Des notes sur leur performance individuelle sont additionnées à celle liée à la synchronisation des deux sauts. Il s’agit d’une discipline qui demande de la constance et du sang-froid!

«Savoir faire un plongeon puis revenir à un état neutre cinq fois, c’est ce qui est aussi difficile, en plongeon», a souligné Mélissa Citrini-Beaulieu en entrevue à QUB radio, au lendemain de sa compétition au Japon.

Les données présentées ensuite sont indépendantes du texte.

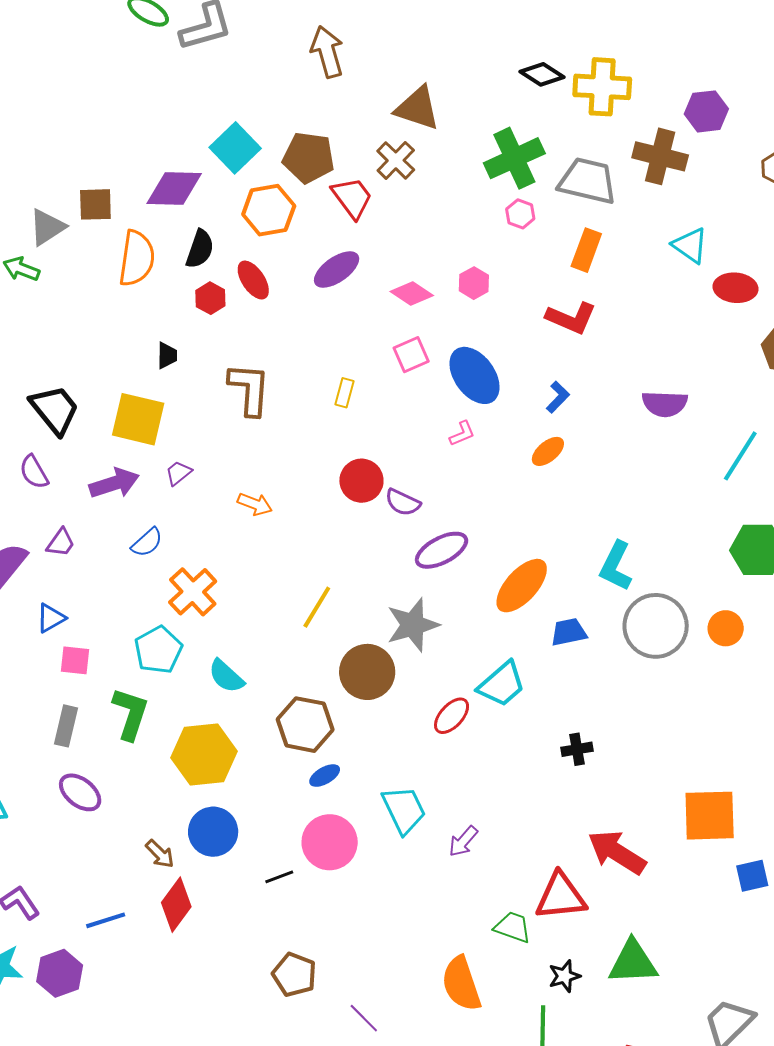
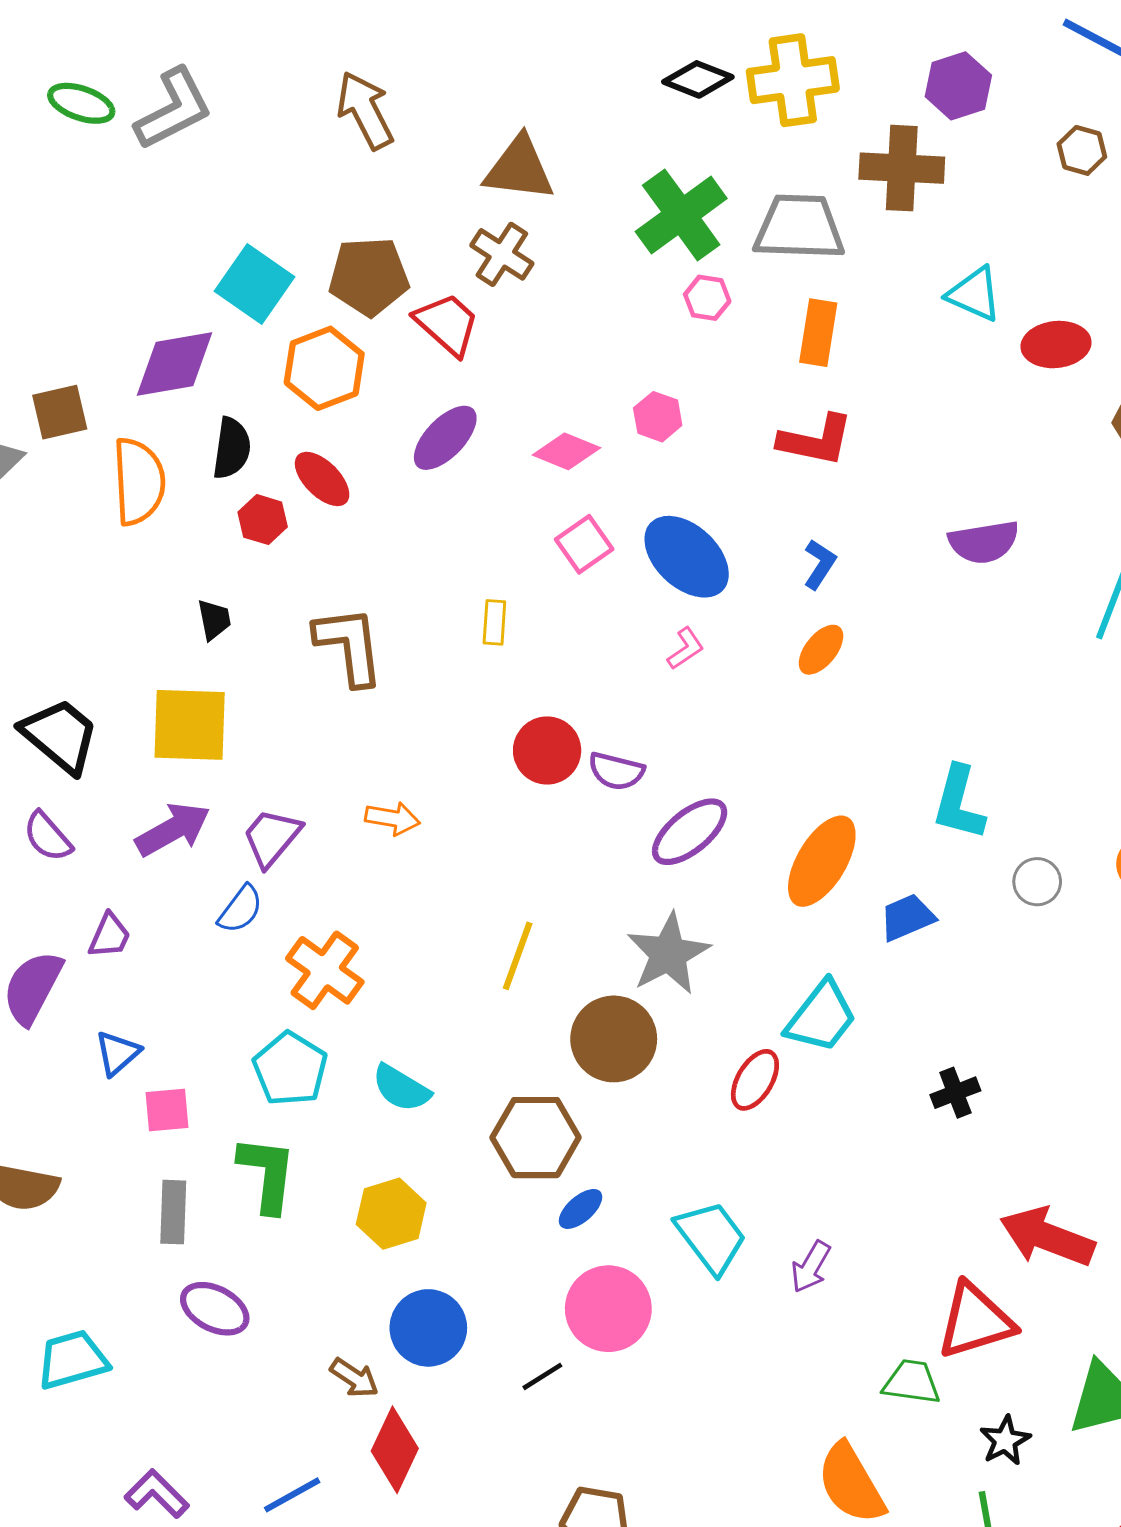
purple trapezoid: (178, 473) -> (272, 837), moved, size x1.5
gray circle: (656, 626) -> (1037, 882), size x0.5
yellow hexagon: (204, 755) -> (391, 1214), size x0.7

«Physiquement, tu dois être stable, tu dois être élégant, avoir une bonne orientation spatiale, être flexible...» énumère la plongeuse de 26 ans née à Saint-Constant.
Confiantes d’accéder au podium
Après deux premiers plongeons plus difficiles, les plongeuses québécoises ont su rester calmes et confiantes quant à leur accès au podium. «On sait que nos deux premiers plongeons ne sont pas nécessairement nos meilleurs et qu’on va chercher nos points dans les trois derniers quand les coefficients de difficulté augmentent», a expliqué au Journal Jennifer Abel, 29 ans, native de Montréal.

Les deux femmes ont ainsi atteint la deuxième marche du podium avec 300,78 points, derrière les Chinoises (326,40) et devant les Allemandes (284,97).
Comme le mentionnait dimanche un article du Journal, le scénario rappelle les Jeux de Rio 2016. Le duo composé de Jennifer Abel et de Pamela Ware avait manqué de peu le podium en raison de deux premiers plongeons plutôt hésitants, ce qui a inquiété à Tokyo le directeur de la haute performance à Plongeon Canada, Mitch Geller.
• À lire aussi: Un gif qui exprime bien ce que ça fait de gagner l'or aux JO
«J’ai commencé le plongeon à l’âge de 4 ans, j’ai toujours été une passionnée. Me voici 21 ans plus tard, aux Jeux olympiques, médaillée. C’est comme un rêve devenu réalité», a confié Citrini-Beaulieu, toujours en entrevue à QUB radio. Même si on lui a proposé de faire de la natation en bas âge, comme son frère, la jeune femme était décidée à faire du plongeon car elle adorait sauter dans la piscine familiale. Sa médaille olympique est sa première en carrière.
De son côté, Jennifer Abel décroche ainsi sa deuxième médaille olympique, elle qui avait gagné le bronze lors des Jeux de 2012 à Londres avec Émilie Heymans dans la même épreuve.
• À lire aussi: Les athlètes olympiques testent les fameux lits en carton pour leur abonnés... Et c’est très divertissant!
Le sport de niveau élite : une question d’équilibre
Selon Mitch Geller, bien que la Chine soit presque incontestable en plongeon, le Canada n’a rien à envier à leur système de recrutement : «Dès que [les athlètes] sont identifiées parmi l’élite en bas âge dans un très grand bassin de candidates, les plongeuses dédient leur vie à leur sport d’une façon dont on ne pourra jamais s’approcher au Canada. Je leur lève mon chapeau, mais je ne voudrais pas faire comme la Chine. J’aime notre équilibre», a-t-il confié au Journal.
Eric Myles, chef du Sport du Comité olympique canadien, abonde également en ce sens: «Pour qu’un athlète performe aujourd’hui, ça prend un équilibre. [Équipe Canada] s’est énormément améliorée au courant des dernières années au plan humain.»
Les plongeurs québécois Nathan Zsombor-Murray et Vincnt Riendeau ont pour leur part terminé en 5e position dans la même épreuve, lundi vers 15h (heure de Tokyo).